Motion Representation
HumanML3D-263, the standard redundant T2M feature (Guo et al.), 20 fps, 22-joint SMPL skeleton. Per frame (263 dims):
| Slice | Dim | Meaning |
|---|---|---|
root_rot_vel |
1 | root angular velocity (about Y) |
root_lin_vel |
2 | root linear velocity (XZ plane) |
root_y |
1 | root height |
ric_data |
63 | local joint positions (21x3) |
rot_data |
126 | local joint rotations (21x6, continuous 6D) |
local_vel |
66 | local joint velocities (22x3) |
foot_contact |
4 | binary foot-contact labels |
MLD samples in latent space and decodes directly back to HumanML3D-263. Convert to SMPL or MotionStreamer-272 only when a cross-representation evaluator needs that space.
Evaluation
Generation follows the shared HumanML3D official-test protocol used by the
leaderboard: 4042 official test ids, corrected selected captions under
outputs/evaluation/t2m/humanml3d_official_test/captions/gt_motionclip_selected_20260622/,
native 263-dim at 20 fps, and one prediction per test id.

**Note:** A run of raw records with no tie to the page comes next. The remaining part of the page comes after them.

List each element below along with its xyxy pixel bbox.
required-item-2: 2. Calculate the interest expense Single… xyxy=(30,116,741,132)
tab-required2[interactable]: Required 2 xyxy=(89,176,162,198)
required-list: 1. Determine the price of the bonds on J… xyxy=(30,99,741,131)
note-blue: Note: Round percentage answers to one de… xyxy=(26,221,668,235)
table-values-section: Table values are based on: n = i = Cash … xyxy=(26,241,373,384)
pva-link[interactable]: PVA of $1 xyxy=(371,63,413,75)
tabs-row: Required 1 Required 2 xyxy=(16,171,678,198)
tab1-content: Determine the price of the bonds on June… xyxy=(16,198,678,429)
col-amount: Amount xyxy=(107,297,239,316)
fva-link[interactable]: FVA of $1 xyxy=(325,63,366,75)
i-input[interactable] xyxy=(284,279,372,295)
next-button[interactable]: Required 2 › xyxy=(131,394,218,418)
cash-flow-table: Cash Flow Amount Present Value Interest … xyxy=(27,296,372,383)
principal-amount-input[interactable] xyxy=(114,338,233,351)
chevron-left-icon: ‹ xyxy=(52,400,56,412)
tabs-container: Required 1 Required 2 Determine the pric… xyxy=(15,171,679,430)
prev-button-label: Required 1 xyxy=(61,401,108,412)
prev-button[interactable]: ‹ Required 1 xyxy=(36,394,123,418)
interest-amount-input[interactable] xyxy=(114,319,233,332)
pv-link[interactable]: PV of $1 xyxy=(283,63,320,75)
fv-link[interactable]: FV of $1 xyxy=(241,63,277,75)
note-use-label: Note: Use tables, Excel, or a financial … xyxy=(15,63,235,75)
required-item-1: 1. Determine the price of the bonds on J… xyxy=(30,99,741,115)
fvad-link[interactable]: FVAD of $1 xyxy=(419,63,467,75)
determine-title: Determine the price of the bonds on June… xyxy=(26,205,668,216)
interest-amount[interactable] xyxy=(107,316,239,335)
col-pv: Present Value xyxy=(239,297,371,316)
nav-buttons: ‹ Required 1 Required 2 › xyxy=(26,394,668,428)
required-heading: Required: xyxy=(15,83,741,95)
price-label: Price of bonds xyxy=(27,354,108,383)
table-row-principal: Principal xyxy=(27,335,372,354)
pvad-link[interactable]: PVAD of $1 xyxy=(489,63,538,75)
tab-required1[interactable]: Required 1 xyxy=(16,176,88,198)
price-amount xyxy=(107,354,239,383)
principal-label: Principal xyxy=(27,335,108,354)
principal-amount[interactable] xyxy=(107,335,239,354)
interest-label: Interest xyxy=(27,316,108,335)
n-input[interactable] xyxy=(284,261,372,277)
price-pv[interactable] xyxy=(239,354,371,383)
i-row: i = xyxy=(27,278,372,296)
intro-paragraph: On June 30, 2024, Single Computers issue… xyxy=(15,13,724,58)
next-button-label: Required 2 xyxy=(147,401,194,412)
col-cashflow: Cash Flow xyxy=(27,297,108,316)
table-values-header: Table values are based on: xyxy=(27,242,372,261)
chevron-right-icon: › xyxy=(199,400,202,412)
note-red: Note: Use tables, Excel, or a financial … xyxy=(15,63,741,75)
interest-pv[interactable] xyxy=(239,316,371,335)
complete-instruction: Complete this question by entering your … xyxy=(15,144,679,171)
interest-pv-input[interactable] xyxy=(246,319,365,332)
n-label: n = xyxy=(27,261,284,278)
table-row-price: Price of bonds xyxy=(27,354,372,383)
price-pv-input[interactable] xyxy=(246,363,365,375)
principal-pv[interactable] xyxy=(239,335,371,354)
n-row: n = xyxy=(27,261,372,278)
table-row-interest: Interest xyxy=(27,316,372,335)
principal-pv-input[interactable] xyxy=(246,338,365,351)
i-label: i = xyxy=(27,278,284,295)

python3 scripts/eval/mld_t2m_h3d263.py \
--anno_file outputs/evaluation/t2m/humanml3d_official_test/captions/gt_motionclip_selected_20260622/test_hml3d_official272_gtlen_motionclip_selected_caption.json \
--anno_data_dir . \
--model_path checkpoints/mld/humanml3d \
--num_inference_steps 50 \
--out_dir outputs/evaluation/t2m/humanml3d_official_test/hml263/mld
The full reproduction pipeline writes the canonical outputs:
| Representation | Canonical path |
|---|---|
| HML263 | outputs/evaluation/t2m/humanml3d_official_test/hml263/mld |
| SMPL motion_135 | outputs/evaluation/t2m/humanml3d_official_test/motion135/mld |
| MotionStreamer-272 | outputs/evaluation/t2m/humanml3d_official_test/ms272/mld |
Run the Taiji wrapper for full generation, conversion, and evaluators:
python3 scripts/submit/submit_mld_standard_pipeline_taiji.py \
--gpu V100 \
--num-gpus 8 \
--elastic
Report current metrics from the generated evaluator JSONs under
outputs/evaluation/t2m/humanml3d_official_test/_runs/<run>/metrics/.
For HumanML3D-263 semantic metrics, the evaluator texts_dir must match the
captions used for generation. The selected-caption official-test run is scored
with
outputs/evaluation/t2m/humanml3d_official_test/captions/gt_motionclip_selected_20260622/texts;
scoring these outputs against the older CondMDI text files produces mismatched
R-Precision / MM-Dist.
Current HumanML3D official-test metrics (4042 generated motions, selected caption protocol):
| Evaluator | R@1 | R@2 | R@3 | FID | MM-Dist | Diversity |
|---|---|---|---|---|---|---|
| HumanML3D-263 (selected captions) | 0.5176 | 0.7161 | 0.8159 | 0.2969 | 2.9498 | 9.6283 |
| MotionStreamer-272 (HML roundtrip GT) | 0.5660 | 0.7326 | 0.8095 | 39.7437 | 19.3374 | 24.9017 |
| MotionCLIP-135 no-L2 (HML roundtrip GT) | 0.3831 | 0.5380 | 0.6319 | 134.6484 | 42.4679 | 22.9470 |
Physical diagnostics on SMPL motion_135: Slide 4.2199, Float 16.7402, Jitter 3.2692, Dynamic 20.1758.
Implementation Notes
- hftrainer-native runtime:
hftrainer.models.motion.mldwraps the shared native MLD VAE / denoiser / SentenceT5 components and does not importref_repoat inference time. - Scheduler: MLD uses
diffusers.DDIMSchedulerwith 50 inference steps by default (eta=0.0,steps_offset=1), matching the official inference config. - Classifier-free guidance: the denoiser has no LCM
time_cond_proj, so guidance uses the standard unconditional/conditional two-pass batch. - Normalization travels with the checkpoint:
Mean.npy/Std.npyare embedded in the artifact to avoid evaluator drift caused by mismatched HumanML3D statistics.